Starting my transition in high school was not without challenges. Many of the words the advertisement used to attack trans people were used against me as a teenager. When I first began my transition, I was assured that having facial hair but not a flat chest was gross, and got dirty looks in whatever bathroom I tried to use. Other children felt the need to ask about the configuration of my private parts. These slights were embarrassing, but my most fearful moment came late in high school.
I had taken a walk into Newton Centre and lay in the grass. Three other young people talked in the distance. As I listened more closely, I heard one of them mention the “queer kid.” I immediately became tense, wondering if I should run or play dead. Finally, the group approached and stood over me. They asked me if I was “that kid,” and I said yes. After a pause, they advised me that I better “get out of here,” and I did. I walked the mile home constantly wondering if I was alone or safe.
Sitting in the stranger’s car, listening to the advertisement shaming trans youth and their parents for supporting them, I was gripped with the same fear: Am I safe? As the driver made a few more turns, I thought about the fact that this stranger, whose sentiments I could only guess at, would know where I live.
As we finally got to the Liberty Bridge, I started to release myself from fear. The radio played on, bringing a bewildering mix of oldies, but no new horror.
I came to Pittsburgh to get to know new people and new cultures. That part was a success! Pittsburgh is unlike any other place in the country in terms of history, community and social dynamics. As a student of social work and public administration, there is no place I would rather have ended up.
After I completed my degree programs, I was lucky to get a job that took on one of Pittsburgh’s biggest problems. Daily, I examine complaints of discrimination in our city and try to find ways to prevent it through public education or policy advocacy. The work inspired me to make sure that my identity was known.
It is, perhaps, easy to know that I am Black and male, but I wanted the city to know that I am a trans person.
Recently, Mayor Ed Gainey asked me what I was proudest of doing and I replied that every day is a victory when you are a Black trans person. Because I was able to survive high school, to pursue my education, to have a job that I find meaningful, I want other Black, trans people to know that I made it and they can, too. I want to be, for others, what Jerry was for me. While that choice makes me vulnerable, it makes every action I take more meaningful.
Finally, I arrived home safely. I began to realize that my driver had probably not thought for two seconds about who I am or about the ad on the radio.

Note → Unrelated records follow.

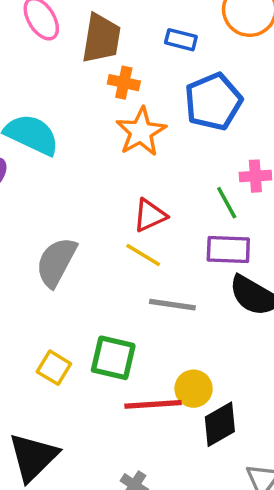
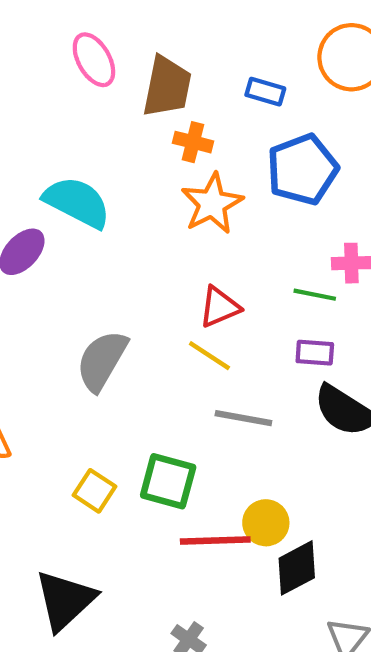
green line: (227, 203) -> (315, 295), turned -52
purple rectangle: (228, 250) -> (315, 353), size x0.7

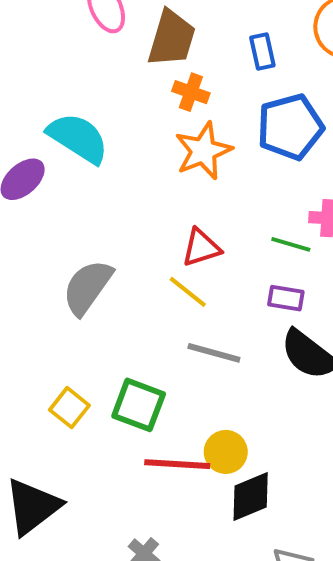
blue rectangle: (265, 92) -> (262, 52), turned 56

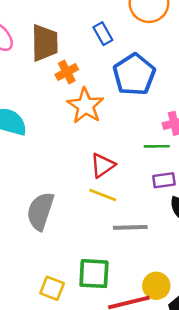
orange cross: (191, 92) -> (67, 72), turned -30

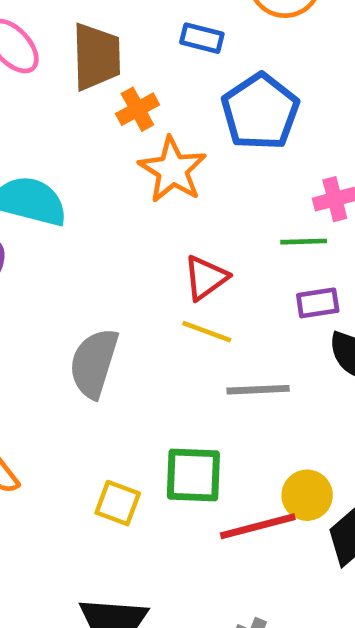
blue rectangle: (103, 34) -> (202, 38), turned -45

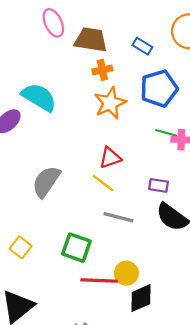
brown trapezoid: (96, 57) -> (91, 40), turned -96
green line: (304, 242) -> (166, 133), moved
yellow square: (118, 503) -> (21, 247), moved

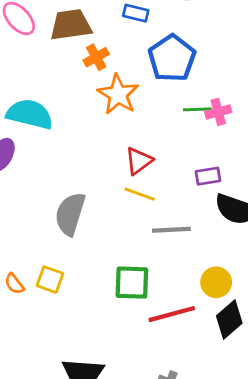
yellow square: (21, 247) -> (50, 280), moved
yellow circle: (126, 273) -> (216, 282), moved

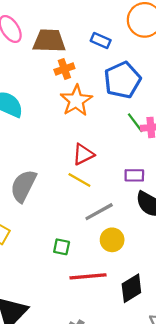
green line: (197, 109) -> (135, 123), turned 45
gray line: (171, 230) -> (99, 212), turned -36
yellow circle: (216, 282) -> (112, 240), moved
green square: (132, 283) -> (62, 247), size x0.6

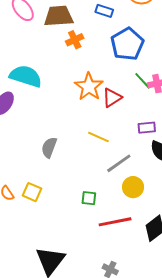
orange star: (76, 101) -> (89, 87), moved
red triangle: (83, 154) -> (112, 98), moved
gray semicircle: (23, 186) -> (49, 147), size x0.7

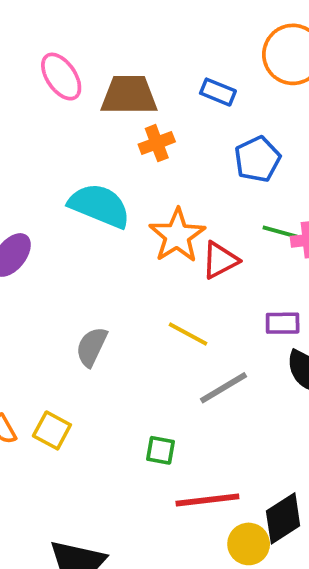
blue pentagon: (127, 44) -> (257, 159), size x0.7
cyan semicircle: (26, 76) -> (99, 206), moved
green line: (143, 81) -> (282, 232), turned -36
yellow circle: (133, 187) -> (249, 544), moved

But that ad — which turned out to be the work of a group called America First Legal — was meant to cause fear, and I fell into its trap. On one level, I couldn’t help but laugh at myself.
Yet I realized that even if I never heard that ad again, its damage wouldn’t be contained to one cab ride. What if someone who had not yet met their “Jerry” hears it? What if, for them, that bracing interlude between pop songs was like my moment in the Newton grass? What if, for that person, the ad was a resounding “get out of here?”
In the next few weeks, it became clear that the ad had reached the ears of many of Pittsburgh’s most vulnerable LGBTQ people. My colleagues at the LGBTQIA+ Commission worked tirelessly to address the issues with the radio stations and support the children and families affected by the ad.
My contribution to the work is, in a way, less hands-on, but still driven by the same feeling. When a person experiences discrimination, whether through a radio ad or in the supposed comfort of the home or workplace, the feeling of safety they have is stripped away and fear can take over. As I work through cases and work with complainants, it is more important than ever to me that they understand they are heard and safe in my office and throughout Pittsburgh.